7

Experienced DNS Admins please help me understand...

I run a small DNS server in a development environment that runs resolution for at most 5 domain names at any one time. My question stems from a discussion here: What's the difference...

My question is this:

  • What should I use when I have a domain name and at least one subdomain pointing to that domain?

One Answer is this:

  • I argue that the appropriate solution to this is to use Cnames. This will allow me to change an IP address once and affect multiple hosts names (the cnames) at the same time. This will help me keep things uncomplicated. This will also make managing TTL records much more straight forward and reliable. I am prone to making mistakes so this will also limit my chances of making mistakes.

Another Answer is this:

  • Others argue that queries will be speed up by using A Name records (I don't necessarily argue against that fact).

I know that either will work but the adopted standards based on the RFCs for DNS lead me to believe that we should use Cnames and A Names correctly and were appropriate. Rules can be broken, but what's the point if you can't rely on them.

Please only respond to this question if you run a large DNS server or have experience doing so. Otherwise don't expect your opinion to change my opinion. I've been told that it's all a matter of personal preference and I'd like for this to be otherwise.

Forgive me if you believe I'm belaboring a very old point.

Patrick R
  • 2,925
  • 1
  • 18
  • 27

3 Answers3

11

ok, the answer is hidden in your question:

...small DNS server...at most 5 domain names...

...queries will be speed up by using A Name records...

Usually DNS lookups are done rarely, and are cached in the app anyway or on the requesting system. So, this 'speed up' argument is just hypothetical.

I run reasonably large DNS infrastructure that locally serves several thousand hosts with over 300 different domains.

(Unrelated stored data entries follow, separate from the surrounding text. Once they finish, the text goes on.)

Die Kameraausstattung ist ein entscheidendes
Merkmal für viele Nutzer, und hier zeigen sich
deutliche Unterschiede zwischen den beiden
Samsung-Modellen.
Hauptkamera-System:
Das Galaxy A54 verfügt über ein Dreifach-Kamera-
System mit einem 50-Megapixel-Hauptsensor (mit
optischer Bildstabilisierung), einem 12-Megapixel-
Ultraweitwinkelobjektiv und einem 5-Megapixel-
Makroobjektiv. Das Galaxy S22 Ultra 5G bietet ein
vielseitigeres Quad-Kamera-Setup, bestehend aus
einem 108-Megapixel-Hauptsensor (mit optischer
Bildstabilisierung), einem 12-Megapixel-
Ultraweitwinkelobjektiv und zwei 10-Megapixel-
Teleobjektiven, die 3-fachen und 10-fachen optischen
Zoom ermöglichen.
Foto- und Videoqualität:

I keep A records to a minimum and use CNAMEs whenever possible and when it makes logical sense. Rule of thumb is: A record only for the primary interface for the node, and that which need reverse resolving to it as well. Everything else (like services running on the server) is a CNAME.

Reason for not having multiple A's ais also that you'd expect (not a requirement though!!) to have a corresponding PTR. But you can't if you only have 1 IP.

in other words:

name1 IN A IP1
IP1 IN PTR arpa.name1
name2 IN CNAME name1

is ok, but

name1 IN A IP1
IP1 IN PTR arpa.name1
name2 IN A IP1
IP2 IN PTR arpa.name2

is not so (in fact you don't really want to have the last entry!)

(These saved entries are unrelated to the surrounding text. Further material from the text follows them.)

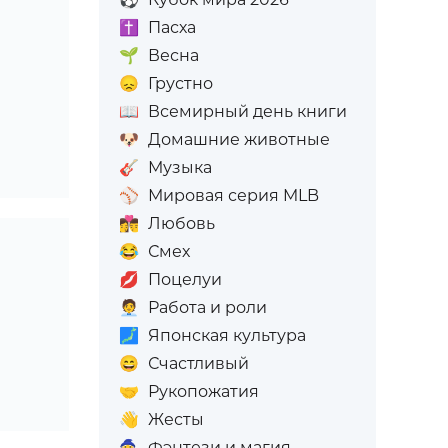
✝️
Пасха
🌱
Весна
😞
Грустно
📖
Всемирный день книги
🐶
Домашние животные
🎸
Музыка
⚾
Мировая серия MLB
👩‍❤️‍💋‍👨
Любовь
😂
Смех
💋
Поцелуи
🧑‍💼
Работа и роли
🗾
Японская культура
😄
Счастливый
🤝
Рукопожатия
👋
Жесты
🧙
Фэнтези и магия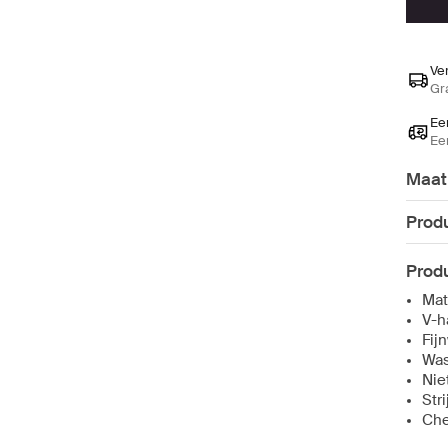
Ve
Gr
Ee
Ee
Maat
Produ
Produ
Mat
V-h
Fij
Was
Nie
Str
Che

but then again, it is really a matter of common sense and preference, there are no hard rules.

rytis
  • 2,324
  • 1
  • 18
  • 13
  • +1 for pointing out that the dns is cached (which inevitably leads to "have you cleared you cache" answer for why a computer is loading the old url) – Patrick R Feb 09 '10 at 23:28
  • @pulegium - I'm going to open this back up to get some more information. – Patrick R Feb 22 '10 at 17:48
5

Have an A record for the server's primary (or "infrastructure") hostname.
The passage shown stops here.